* [YOUR OBJECTIVE]
Your response should consist of the entries below, reproduced exactly and without their images.

* [INPUT]
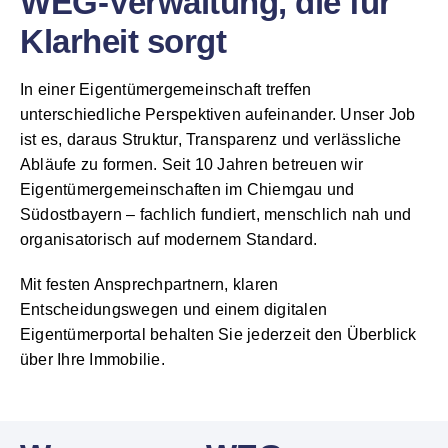
WEG-Verwaltung, die für
Klarheit sorgt
In einer Eigentümergemeinschaft treffen
unterschiedliche Perspektiven aufeinander. Unser Job
ist es, daraus Struktur, Transparenz und verlässliche
Abläufe zu formen. Seit 10 Jahren betreuen wir
Eigentümergemeinschaften im Chiemgau und
Südostbayern – fachlich fundiert, menschlich nah und
organisatorisch auf modernem Standard.
Mit festen Ansprechpartnern, klaren
Entscheidungswegen und einem digitalen
Eigentümerportal behalten Sie jederzeit den Überblick
über Ihre Immobilie.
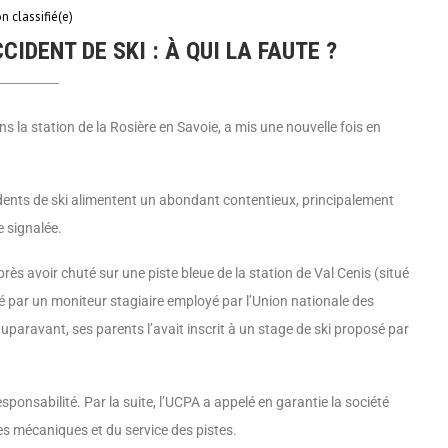
n classifié(e)
CIDENT DE SKI : À QUI LA FAUTE ?
ans la station de la Rosière en Savoie, a mis une nouvelle fois en
dents de ski alimentent un abondant contentieux, principale­ment
re signalée.
ès avoir chuté sur une piste bleue de la station de Val Cenis (situé
sé par un moniteur stagiaire employé par l’Union nationale des
pa­ravant, ses parents l’avait inscrit à un stage de ski proposé par
sponsabilité. Par la suite, l’UCPA a appelé en garantie la société
s mécaniques et du service des pistes.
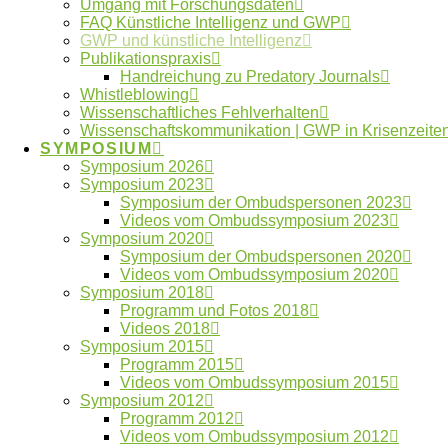
Allgemein
Umgang mit Forschungsdaten
FAQ Künstliche Intelligenz und GWP
GWP und künstliche Intelligenz
Publikationspraxis
FAQ Künstliche Intelligenz und gute
Handreichung zu Predatory Journals
wissenschaftliche Praxis
(Katrin Frisch, Zenodo,
Whistleblowing
Wissenschaftliches Fehlverhalten
2024)
Wissenschaftskommunikation | GWP in Krisenzeite
SYMPOSIUM
ChatGPT und andere Computermodelle zur
Symposium 2026
Sprachverarbeitung – Grundlagen,
Symposium 2023
Symposium der Ombudspersonen 2023
Anwendungspotenziale und mögliche Auswirkungen
Videos vom Ombudssymposium 2023
(Steffen Albrecht, B
üro für Technikfolgen-
Symposium 2020
Symposium der Ombudspersonen 2020
Abschätzung beim Deutschen Bundestag
(TAB),
Videos vom Ombudssymposium 2020
2023).
Symposium 2018
Programm und Fotos 2018
Artifizielle und postartifizielle Texte. über die
Videos 2018
Symposium 2015
Auswirkungen Künstlicher Intelligenz auf die
Programm 2015
Erwartungen an literarisches und nichtliterarisches
Videos vom Ombudssymposium 2015
Symposium 2012
Schreiben
(Hannes Bajohr,
Sprache im technischen
Programm 2012
Zeitalter
, Jahrgang 61, Heft 245, 2023).
Videos vom Ombudssymposium 2012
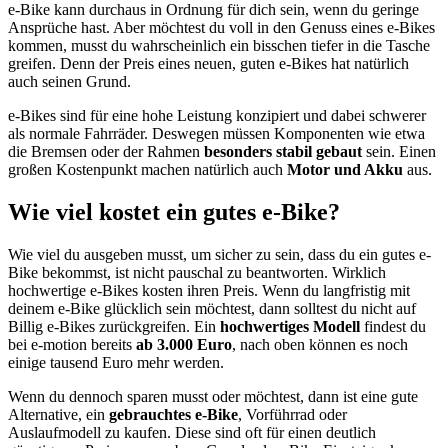
e-Bike kann durchaus in Ordnung für dich sein, wenn du geringe
Ansprüche hast. Aber möchtest du voll in den Genuss eines e-Bikes
kommen, musst du wahrscheinlich ein bisschen tiefer in die Tasche
greifen. Denn der Preis eines neuen, guten e-Bikes hat natürlich
auch seinen Grund.
e-Bikes sind für eine hohe Leistung konzipiert und dabei schwerer
als normale Fahrräder. Deswegen müssen Komponenten wie etwa
die Bremsen oder der Rahmen
besonders stabil gebaut
sein. Einen
großen Kostenpunkt machen natürlich auch
Motor und Akku
aus.
Wie viel kostet ein gutes e-Bike?
Wie viel du ausgeben musst, um sicher zu sein, dass du ein gutes e-
Bike bekommst, ist nicht pauschal zu beantworten. Wirklich
hochwertige e-Bikes kosten ihren Preis. Wenn du langfristig mit
deinem e-Bike glücklich sein möchtest, dann solltest du nicht auf
Billig e-Bikes zurückgreifen. Ein
hochwertiges Modell
findest du
bei e-motion bereits
ab 3.000 Euro
, nach oben können es noch
einige tausend Euro mehr werden.
Wenn du dennoch sparen musst oder möchtest, dann ist eine gute
Alternative, ein
gebrauchtes e-Bike
, Vorführrad oder
Auslaufmodell zu kaufen. Diese sind oft für einen deutlich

* [ANSWER BOX]
WEG-Verwaltung, die für
Klarheit sorgt
In einer Eigentümergemeinschaft treffen
unterschiedliche Perspektiven aufeinander. Unser Job
ist es, daraus Struktur, Transparenz und verlässliche
Abläufe zu formen. Seit 10 Jahren betreuen wir
Eigentümergemeinschaften im Chiemgau und
Südostbayern – fachlich fundiert, menschlich nah und
organisatorisch auf modernem Standard.
Mit festen Ansprechpartnern, klaren
Entscheidungswegen und einem digitalen
Eigentümerportal behalten Sie jederzeit den Überblick
über Ihre Immobilie.
n classifié(e)
CIDENT DE SKI : À QUI LA FAUTE ?
ans la station de la Rosière en Savoie, a mis une nouvelle fois en
dents de ski alimentent un abondant contentieux, principale­ment
re signalée.
ès avoir chuté sur une piste bleue de la station de Val Cenis (situé
sé par un moniteur stagiaire employé par l’Union nationale des
pa­ravant, ses parents l’avait inscrit à un stage de ski proposé par
sponsabilité. Par la suite, l’UCPA a appelé en garantie la société
s mécaniques et du service des pistes.
Allgemein
Umgang mit Forschungsdaten
FAQ Künstliche Intelligenz und GWP
GWP und künstliche Intelligenz
Publikationspraxis
FAQ Künstliche Intelligenz und gute
Handreichung zu Predatory Journals
wissenschaftliche Praxis
(Katrin Frisch, Zenodo,
Whistleblowing
Wissenschaftliches Fehlverhalten
2024)
Wissenschaftskommunikation | GWP in Krisenzeite
SYMPOSIUM
ChatGPT und andere Computermodelle zur
Symposium 2026
Sprachverarbeitung – Grundlagen,
Symposium 2023
Symposium der Ombudspersonen 2023
Anwendungspotenziale und mögliche Auswirkungen
Videos vom Ombudssymposium 2023
(Steffen Albrecht, B
üro für Technikfolgen-
Symposium 2020
Symposium der Ombudspersonen 2020
Abschätzung beim Deutschen Bundestag
(TAB),
Videos vom Ombudssymposium 2020
2023).
Symposium 2018
Programm und Fotos 2018
Artifizielle und postartifizielle Texte. über die
Videos 2018
Symposium 2015
Auswirkungen Künstlicher Intelligenz auf die
Programm 2015
Erwartungen an literarisches und nichtliterarisches
Videos vom Ombudssymposium 2015
Symposium 2012
Schreiben
(Hannes Bajohr,
Sprache im technischen
Programm 2012
Zeitalter
, Jahrgang 61, Heft 245, 2023).
Videos vom Ombudssymposium 2012
e-Bike kann durchaus in Ordnung für dich sein, wenn du geringe
Ansprüche hast. Aber möchtest du voll in den Genuss eines e-Bikes
kommen, musst du wahrscheinlich ein bisschen tiefer in die Tasche
greifen. Denn der Preis eines neuen, guten e-Bikes hat natürlich
auch seinen Grund.
e-Bikes sind für eine hohe Leistung konzipiert und dabei schwerer
als normale Fahrräder. Deswegen müssen Komponenten wie etwa
die Bremsen oder der Rahmen
besonders stabil gebaut
sein. Einen
großen Kostenpunkt machen natürlich auch
Motor und Akku
aus.
Wie viel kostet ein gutes e-Bike?
Wie viel du ausgeben musst, um sicher zu sein, dass du ein gutes e-
Bike bekommst, ist nicht pauschal zu beantworten. Wirklich
hochwertige e-Bikes kosten ihren Preis. Wenn du langfristig mit
deinem e-Bike glücklich sein möchtest, dann solltest du nicht auf
Billig e-Bikes zurückgreifen. Ein
hochwertiges Modell
findest du
bei e-motion bereits
ab 3.000 Euro
, nach oben können es noch
einige tausend Euro mehr werden.
Wenn du dennoch sparen musst oder möchtest, dann ist eine gute
Alternative, ein
gebrauchtes e-Bike
, Vorführrad oder
Auslaufmodell zu kaufen. Diese sind oft für einen deutlich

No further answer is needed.